**THE RECORDS:**
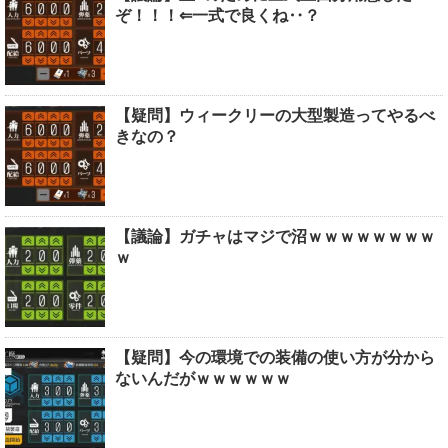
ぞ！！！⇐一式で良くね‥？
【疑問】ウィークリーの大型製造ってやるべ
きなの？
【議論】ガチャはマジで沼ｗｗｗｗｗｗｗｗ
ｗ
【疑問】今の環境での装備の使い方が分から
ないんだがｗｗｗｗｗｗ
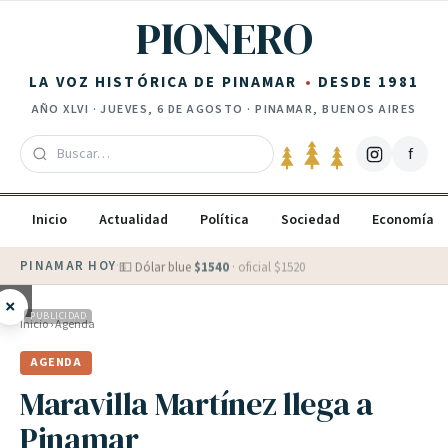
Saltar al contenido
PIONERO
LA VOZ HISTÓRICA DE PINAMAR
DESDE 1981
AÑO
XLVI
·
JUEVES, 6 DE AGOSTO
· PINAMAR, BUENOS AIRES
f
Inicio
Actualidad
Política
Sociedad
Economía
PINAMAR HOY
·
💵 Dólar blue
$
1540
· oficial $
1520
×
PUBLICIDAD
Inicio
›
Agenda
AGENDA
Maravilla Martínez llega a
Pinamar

**WHAT NEEDS TO BE DONE:** What the response needs is every entry, repeated exactly, and none of the pictures.

**WRITTEN SOLUTION:**
ぞ！！！⇐一式で良くね‥？
【疑問】ウィークリーの大型製造ってやるべ
きなの？
【議論】ガチャはマジで沼ｗｗｗｗｗｗｗｗ
ｗ
【疑問】今の環境での装備の使い方が分から
ないんだがｗｗｗｗｗｗ
Saltar al contenido
PIONERO
LA VOZ HISTÓRICA DE PINAMAR
DESDE 1981
AÑO
XLVI
·
JUEVES, 6 DE AGOSTO
· PINAMAR, BUENOS AIRES
f
Inicio
Actualidad
Política
Sociedad
Economía
PINAMAR HOY
·
💵 Dólar blue
$
1540
· oficial $
1520
×
PUBLICIDAD
Inicio
›
Agenda
AGENDA
Maravilla Martínez llega a
Pinamar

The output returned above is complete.